Vendredi 4 octobre à 18h, prérogative du président, Gaspard Koenig donnera le traditionnel « grand entretien inaugural », animé cette année par Emilie Aubry, rédactrice en chef de « Les dessous des cartes » (Arte).

Plus tôt dans la journée, Eméralda Longepee (géographe) et Denis Mercier (géomorphologue) évoqueront les terres « submergées, asséchées, dégelées » et dans tous les cas « transformées » par le changement climatique. La table ronde « Les terres agricoles, entre convoitise et partage » amènera Pierre Blanc, professeur de géopolitique, Carine Pachoud, géographe et Coline Sovran, chargée de plaidoyer, à explorer les terres du point de vue de leur concentration aux mains d’investisseurs ou entreprises privées et des initiatives déployées en réaction. Plusieurs intervenants experts échangeront autour d’une problématique résolument actuelle : le « Zéro artificialisation nette », objectif posé aux collectivités locales par la loi Climat et résilience. Simultanément, Fabrice Argounes, Martine Drozdz, géographes, et Laurent Carroue, de l’IGESR, se rencontreront autour de « Nos Lieux communs » (Editions Fayard), ouvrage explorant le monde à travers 100 lieux banals à exceptionnels. Et tandis que le speed-meeting géographique (voir entretien ci-après) aura débuté à La Boussole… au Cinéma Empire, Monique Poulot, géographe, Christian Huyghe, directeur scientifique Agriculture à Inrae, Eric Fottorino, écrivain et journaliste et Hélène Béchet, coordinatrice territoires et collectivités à Terre de liens débattront d’un thème d’avenir : « Quelle agriculture en France en 2050 ? ». Enfin « Les Alpes, terre sauvage » mettra en évidence, via une table ronde dédiée, un début de prise de conscience face à la fragilité des milieux et paysages alpins.

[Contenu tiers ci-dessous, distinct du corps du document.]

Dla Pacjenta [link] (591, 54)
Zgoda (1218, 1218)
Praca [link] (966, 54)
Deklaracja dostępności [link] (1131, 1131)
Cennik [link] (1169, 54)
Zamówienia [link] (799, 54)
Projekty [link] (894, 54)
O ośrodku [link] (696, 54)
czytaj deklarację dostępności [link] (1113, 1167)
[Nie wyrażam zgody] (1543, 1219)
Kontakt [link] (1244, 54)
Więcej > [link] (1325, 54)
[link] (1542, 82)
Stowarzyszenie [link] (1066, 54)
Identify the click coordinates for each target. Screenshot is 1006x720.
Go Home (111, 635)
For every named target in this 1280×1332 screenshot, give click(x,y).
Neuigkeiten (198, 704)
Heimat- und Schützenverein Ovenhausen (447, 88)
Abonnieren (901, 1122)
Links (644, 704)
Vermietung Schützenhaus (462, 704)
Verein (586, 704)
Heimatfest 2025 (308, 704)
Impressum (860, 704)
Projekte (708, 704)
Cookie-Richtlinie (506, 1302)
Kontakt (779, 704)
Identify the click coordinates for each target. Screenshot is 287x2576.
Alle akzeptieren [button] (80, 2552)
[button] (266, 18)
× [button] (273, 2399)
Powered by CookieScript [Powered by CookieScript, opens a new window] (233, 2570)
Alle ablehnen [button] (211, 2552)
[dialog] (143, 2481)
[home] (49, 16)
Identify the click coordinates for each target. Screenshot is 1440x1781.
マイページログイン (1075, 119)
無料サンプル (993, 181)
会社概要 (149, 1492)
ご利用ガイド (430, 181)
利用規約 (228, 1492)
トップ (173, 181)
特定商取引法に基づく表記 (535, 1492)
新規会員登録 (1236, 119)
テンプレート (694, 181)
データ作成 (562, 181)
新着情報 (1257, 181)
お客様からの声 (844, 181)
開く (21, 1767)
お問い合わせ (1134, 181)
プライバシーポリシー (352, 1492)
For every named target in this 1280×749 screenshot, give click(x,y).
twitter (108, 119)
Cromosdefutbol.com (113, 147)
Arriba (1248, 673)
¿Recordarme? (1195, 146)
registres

Samedi 5 octobre, Aude Le Gallou, géographe, Guillaume Hebert, architecte-urbaniste et Anne Delos, fondatrice Ma Friche Urbaine, s’interrogeront sur l’avenir des friches urbaines. Autre table ronde, autre question posée (et à « reposer sans cesse ») : « Où atterrir ? ». Ou comment retrouver, face au réchauffement climatique et aux crises écologiques, un rapport pérenne à nos terres et territoires. La table ronde « Ce que les terres cachent… et qu’on sait révéler ! » nous promet quant à elle une pluie de révélations fracassantes. Quant à celle intitulée « Quelles coopérations entre les métropoles et les territoires qui les entourent ? », elle réunira Claire Delfosse, géographe, et Thierry Paquot, essayiste et philosophe. Ils s’attarderont ensemble sur les grandes villes et leurs périphéries, ce qui les sépare et ce qui les rassemble. Les Alpes seront au cœur de plusieurs moments d’échanges dédiés aux « recompositions du tourisme alpin » et aux Alpes « face au changement climatique ». Ce même jour, il sera question de « racines au pied des immeubles » (soit l’agriculture en ville) et de Blue Marble Obsession (performance suivie d’un débat) par Michel Lussault.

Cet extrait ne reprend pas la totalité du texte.